Two otorhinolaryngologists and two speech therapists evaluated FTR and SR. SR received better ratings than FTR in all items. SR were perceived to contain more details on the swallowing phases (median rating: 10 vs. 5; P < 0.001), penetration and aspiration (10 vs. 5; P < 0.001) and facilitated information extraction compared to FTR (10 vs. 4; P < 0.001). Overall quality was rated significantly higher in SR than FTR (P < 0.001).
SR of VFSS provide more detailed information and facilitate information extraction. SR better assist in clinical decision-making, might enhance the quality of the report and, thus, are recommended for the evaluation of VFSS.
• Structured reports on videofluoroscopic exams of deglutition lead to improved report quality. • Information extraction is facilitated when using structured reports based on decision trees. • Template-based reports add more value to clinical decision-making than free text reports. • Structured reports receive better ratings by speech therapists and otolaryngologists. • Structured reports on videofluoroscopic exams may improve the comparability between exams.

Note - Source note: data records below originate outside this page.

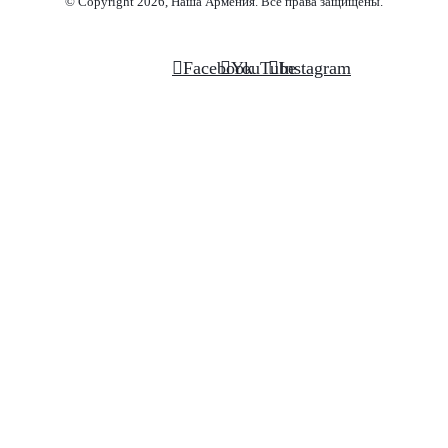
© Copyright 2026, Наша Армения. Все права защищены.
Facebook
YouTube
Instagram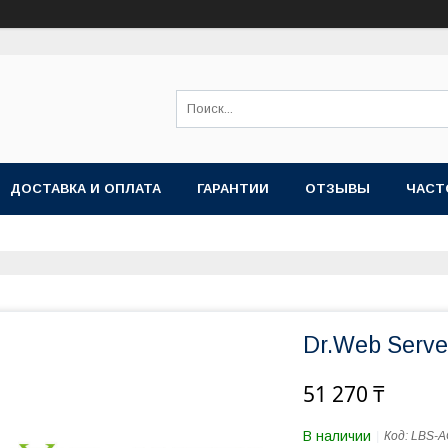
ДОСТАВКА И ОПЛАТА
ГАРАНТИИ
ОТЗЫВЫ
ЧАСТ
Dr.Web Serve
51 270 ₸
В наличии
Код:
LBS-A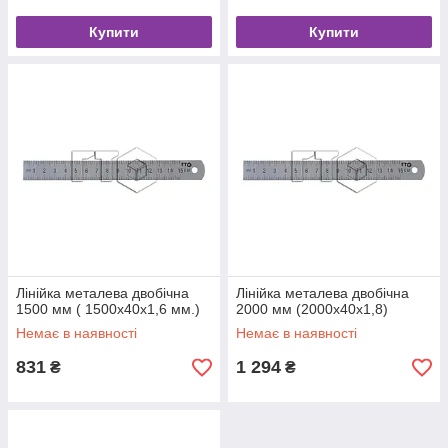
Купити
Купити
Лінійка металева двобічна
Лінійка металева двобічна
1500 мм ( 1500х40х1,6 мм.)
2000 мм (2000х40х1,8)
Немає в наявності
Немає в наявності
831
1 294
₴
₴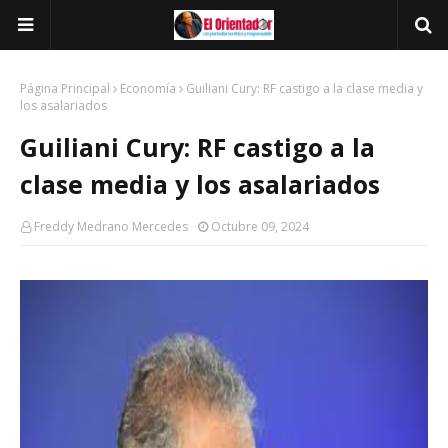
Página Principal
Economía
Guiliani Cury: RF castigo a la clase media y
los asalariados
Guiliani Cury: RF castigo a la
clase media y los asalariados
Freddy Medrano Mercedes
Octubre 09, 2024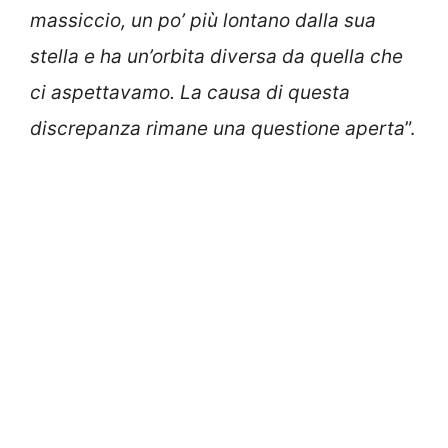
massiccio, un po’ più lontano dalla sua
stella e ha un’orbita diversa da quella che
ci aspettavamo. La causa di questa
discrepanza rimane una questione aperta
”.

比较视频透视吞咽研究(VFSS)的自由文本(FTR)和结构化报告(SR),并评估转诊耳鼻喉科医生和言语治疗师的满意度。
获取 26 例 VFSS 的标准 FTR 和 SR。使用具有可点击决策树的在线软件为 SR 创建了一个专门针对口咽阶段的模板,并同时生成语义结构化报告。使用 10 分李克特量表(0 = 完全不同意,10 = 完全同意)评估所有报告的整体质量和内容、信息提取和临床决策支持。
两名耳鼻喉科医生和两名言语治疗师评估了 FTR 和 SR。在所有项目中,SR 的评分均高于 FTR。SR 被认为包含了更多关于吞咽阶段(中位数评分:10 比 5;P < 0.001)、渗透和吸入(10 比 5;P < 0.001)的详细信息,与 FTR 相比,更便于信息提取(10 比 4;P < 0.001)。SR 的整体质量评分明显高于 FTR(P < 0.001)。
VFSS 的 SR 提供了更详细的信息,并便于信息提取。SR 可以更好地辅助临床决策,可能会提高报告的质量,因此推荐用于 VFSS 的评估。
• 基于决策树的结构化报告可提高吞咽透视检查报告的质量。• 信息提取在使用基于决策树的结构化报告时更为方便。• 基于模板的报告比自由文本报告为临床决策提供更多价值。• 结构化报告在耳鼻喉科医生和言语治疗师中的评分更高。• 结构化报告可提高透视检查之间的可比性。